De laatste verbale nota van Oekraine van 24 april 1999, na het nieuwe overleg van 19 maart 1999, voert geen enkel belangrijk nieuw element aan dat kan bijdragen tot de oplossing van het geschil. Deze nota reikt geen oplossing aan voor diverse problemen zoals de vrijstelling van invoerrechten op ingevoerde inputs, de vrijstelling van BTW op ingevoerde inputs, het verbod op de invoer van tweedehands automobielen en andere belastingvrijstellingen (vrijstelling van grondbelasting, vrijstelling van winstbelasting, vrijstelling van de bijdrage aan het innovatiefonds van de staat). Bovendien werd geen rekening gehouden met de laatste compromisvoorstellen van de diensten van de Commissie.

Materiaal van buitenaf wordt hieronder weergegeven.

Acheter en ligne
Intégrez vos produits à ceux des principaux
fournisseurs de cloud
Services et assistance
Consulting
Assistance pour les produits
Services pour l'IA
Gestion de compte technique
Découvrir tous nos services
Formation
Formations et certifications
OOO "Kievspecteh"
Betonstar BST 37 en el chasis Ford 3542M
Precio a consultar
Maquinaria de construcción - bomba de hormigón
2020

Voorts zij opgemerkt dat Oekraine tot nog toe geen concrete maatregelen heeft genomen voor de tenuitvoerlegging van de aanbeveling van de EU van 8.12.1998 en dat alle voorstellen slechts toezeggingen zijn dat in het jaar 2000 maatregelen zullen worden genomen.

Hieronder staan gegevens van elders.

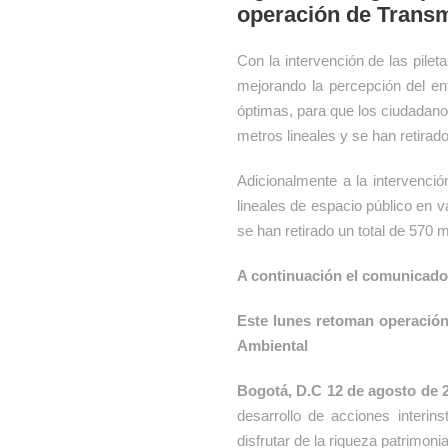
operación de Transmi
Con la intervención de las pilet
mejorando la percepción del en
óptimas, para que los ciudadanos
metros lineales y se han retirad
Adicionalmente a la intervenci
lineales de espacio público en 
se han retirado un total de 570 
A continuación el comunicado 
Este lunes retoman operación 
Ambiental
Bogotá, D.C 12 de agosto de 
desarrollo de acciones interin
disfrutar de la riqueza patrimonia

5. Aangezien geen verdere vorderingen zijn gemaakt, stelt de Commissie voor de tijdens de Samenwerkingsraad van 26 april aangekondigde geschillenbeslechtingsprocedure in te leiden en een EG-bemiddelaar te benoemen overeenkomstig artikel 96, lid 3, van de Partnerschaps- en Samenwerkingsovereenkomst.

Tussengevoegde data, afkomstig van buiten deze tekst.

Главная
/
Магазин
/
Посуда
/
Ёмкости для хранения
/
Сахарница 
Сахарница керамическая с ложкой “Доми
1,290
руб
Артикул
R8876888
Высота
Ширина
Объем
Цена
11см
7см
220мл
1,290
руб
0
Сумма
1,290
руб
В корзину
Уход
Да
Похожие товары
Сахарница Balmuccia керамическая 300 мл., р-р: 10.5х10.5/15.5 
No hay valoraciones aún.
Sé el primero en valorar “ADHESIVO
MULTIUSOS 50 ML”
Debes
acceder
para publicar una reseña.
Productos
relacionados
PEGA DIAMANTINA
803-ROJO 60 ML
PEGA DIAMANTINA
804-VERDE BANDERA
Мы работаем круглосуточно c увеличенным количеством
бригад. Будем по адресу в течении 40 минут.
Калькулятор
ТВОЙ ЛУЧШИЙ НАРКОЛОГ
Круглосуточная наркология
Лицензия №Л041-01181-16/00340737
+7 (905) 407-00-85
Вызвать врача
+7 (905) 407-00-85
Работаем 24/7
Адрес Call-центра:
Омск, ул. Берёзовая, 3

6. De Commissie stelt derhalve drie personen voor waarvan er een als bemiddelaar namens de EG dient te worden benoemd. De twee andere dienen door de EG als mogelijke derde bemiddelaar aan de Samenwerkingsraad te worden voorgesteld. De voorgestelde bemiddelaars zijn :

1.

- Dr. M.Schuette, Cabinet Bruckhaus-Westrick-Heller-Lober (Brussel)


2.

- Me. Jack Bussy, Cabinet BDLT (Parijs)


3.

- Me M.Merolla, Cabinet Bonelli-Erede-Pappalardo (Brussel)


4.

- De Raad wordt derhalve verzocht:


- zijn goedkeuring te hechten aan het voorgestelde besluit tot inleiding van de geschillenbeslechtingsprocedure ten aanzien van de Oekrainse wet ter bevordering van de automobielproductie en aanverwante bepalingen in verband met de markt voor tweedehands automobielen die tijdens de Samenwerkingsraad van 26 april werd aangekondigd en een bemiddelaar te benoemen overeenkomstig artikel 96, lid 3, van de Partnerschaps- en Samenwerkingsovereenkomst,

- het ontwerp-mandaat van de bemiddelaars goed te keuren ten einde het geschil te beslechten,

- namens de Gemeenschap het in bijlage I opgenomen ontwerp-schrijven aan de Voorzitter van de Samenwerkingsraad, waarin kennis wordt gegeven van de benoeming van een EG-bemiddelaar, te ondertekenen.